THE TASK – The reply is to be an exact repetition of the entries that follow, with each picture left out.

DATASET –
-- Opening Marker --
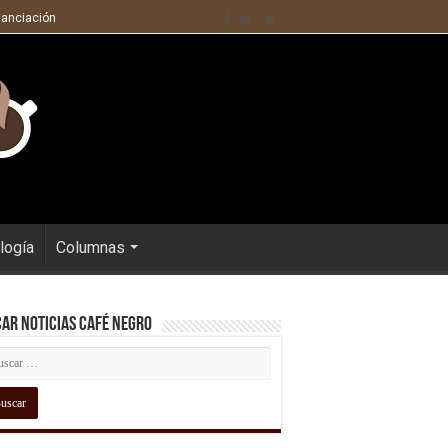
nanciación
logía
Columnas
ar Noticias Café Negro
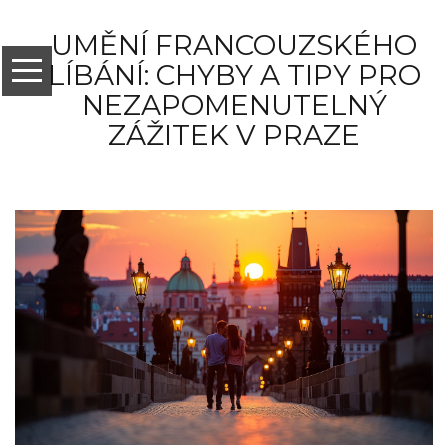
UMĚNÍ FRANCOUZSKÉHO
LÍBÁNÍ: CHYBY A TIPY PRO
NEZAPOMENUTELNÝ
ZÁŽITEK V PRAZE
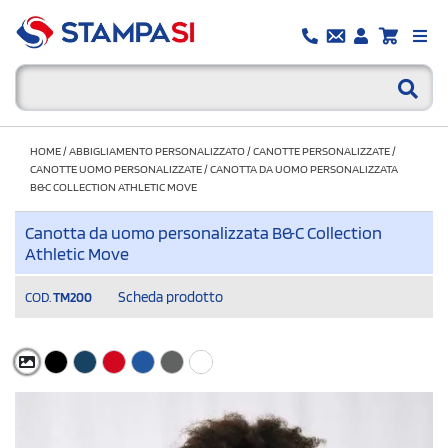
HOME
/
ABBIGLIAMENTO PERSONALIZZATO
/
CANOTTE PERSONALIZZATE
/
CANOTTE UOMO PERSONALIZZATE
/
CANOTTA DA UOMO PERSONALIZZATA
B&C COLLECTION ATHLETIC MOVE
Canotta da uomo personalizzata B&C Collection
Athletic Move
Scheda prodotto
COD.
TM200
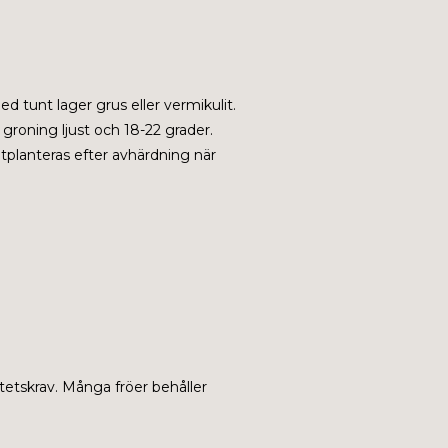
ed tunt lager grus eller vermikulit.
 groning ljust och 18-22 grader.
tplanteras efter avhärdning när
tetskrav. Många fröer behåller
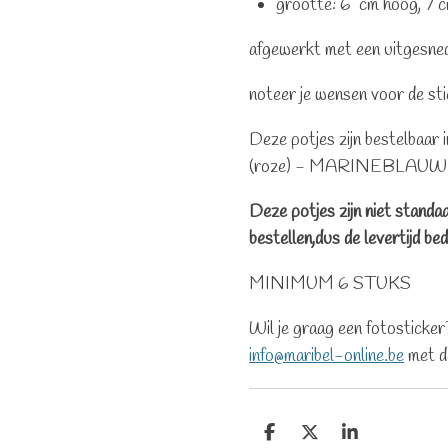
grootte: 6 cm hoog, 7 
afgewerkt met een uitgesned
noteer je wensen voor de sti
Deze potjes zijn bestelb
(roze) - MARINEBLAU
Deze potjes zijn niet standa
bestellen,dus de levertijd b
MINIMUM 6 STUKS
Wil je graag een fotosticker
info@maribel-online.be
met d
D
D
S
-- Closing Marker --
SOLVED EXERCISE –
nanciación
logía
Columnas
ar Noticias Café Negro
UMĚNÍ FRANCOUZSKÉHO
LÍBÁNÍ: CHYBY A TIPY PRO
NEZAPOMENUTELNÝ
ZÁŽITEK V PRAZE
HOME
/
ABBIGLIAMENTO PERSONALIZZATO
/
CANOTTE PERSONALIZZATE
/
CANOTTE UOMO PERSONALIZZATE
/
CANOTTA DA UOMO PERSONALIZZATA
B&C COLLECTION ATHLETIC MOVE
Canotta da uomo personalizzata B&C Collection
Athletic Move
Scheda prodotto
COD.
TM200
ed tunt lager grus eller vermikulit.
 groning ljust och 18-22 grader.
tplanteras efter avhärdning när
tetskrav. Många fröer behåller
grootte: 6 cm hoog, 7 
afgewerkt met een uitgesned
noteer je wensen voor de sti
Deze potjes zijn bestelb
(roze) - MARINEBLAU
Deze potjes zijn niet standa
bestellen,dus de levertijd b
MINIMUM 6 STUKS
Wil je graag een fotosticker
info@maribel-online.be
met d
D
D
S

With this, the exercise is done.